SEO Professional 6 26:11
Right, just as a follow up, we’re getting discovered and not indexed, rather, rather than crawled and not indexed for those 99%. Should we differentiate between those two, because our site is not that big. And this can’t be a crawl budget issue, in my view. In that case, are those two designations pretty much the same in that it’s just a quality issue?
I like, again, I don’t know your website. So it’s hard for me to say okay, and but it, if it’s something where you’re seeing kind of the clean URLs being listed in the discovered, not indexed report, essentially, the URLs that you do want to have indexed, then to me that sounds like it’s really less a matter of like Google can’t go off and crawl that many URLs.
Because, again, with like 25,000 pages, most servers that are kind of reasonably sized can easily allow that kind of crawling on on a regular basis. And it’s probably really more a matter of our understanding of the overall website quality. And with larger websites, or if in the discovered report—discovered, not indexed report—you see that there are lots of different variations of URLs, like with parameters or with upper or lowercase, those kinds of things, that can be a sign that the internal linking is kind of messy, and that we’re having trouble finding the right URLs to crawl.
But if we’re showing the right URLs in the discovered and not indexed report, and it’s a reasonably small website, then to me that kind of points more in the direction of the overall site quality.
SEO Professional 6 27:54
Right? So do you think we should try to add text in there? What we show is really a directory of companies, and we show what a stock price means in terms of future growth of that company. So it’s a number. But there’s not a whole lot of, sort of, readable text that goes with it. It’s just, you know, a number.
Does this $20 stock mean 10% growth or 15% growth, is what’s valuable. We can add it, we do have a description, but it’s common to all those companies. And, you know, we’ve got to figure out what to do if we were to squeeze in unique text per each company. But should we head in that direction? Do you think?
I don’t think the text will affect how we index the pages.
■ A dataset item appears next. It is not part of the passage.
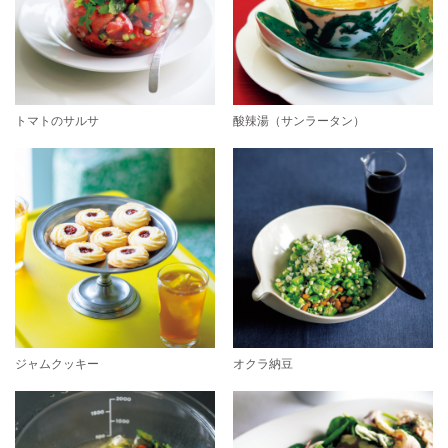
トマトのサルサ
酸辣湯（サンラータン）
ジャムクッキー
オクラ納豆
So so from that point of view, it’s something where if you see the text affecting how users kind of look at your pages, and are able to interact with your pages, and then sure, but that’s more a matter of trying to figure out what users are actually looking for and where you can pry provide unique value to your users.
But just kind of adding text to pages, I don’t think would affect how we would crawl and index those pages. If it’s something where you’re providing numbers like, I don’t know, like, like the stock numbers there. That’s something where I would also try to figure out what you can do to make sure that what you’re providing is unique and provides value to users and do something maybe along the lines of a user study to figure out what what is it that we can do to make our website such that users recommend it to other people as well and kind of that it builds up almost like I don’t know, trust or something from from the user point of view.
And a lot of times those are not purely technical things that you change on a website where you change a design or you change, convert some of the text, some of the numbers into text for example. It’s really a matter of the overall setup of the website.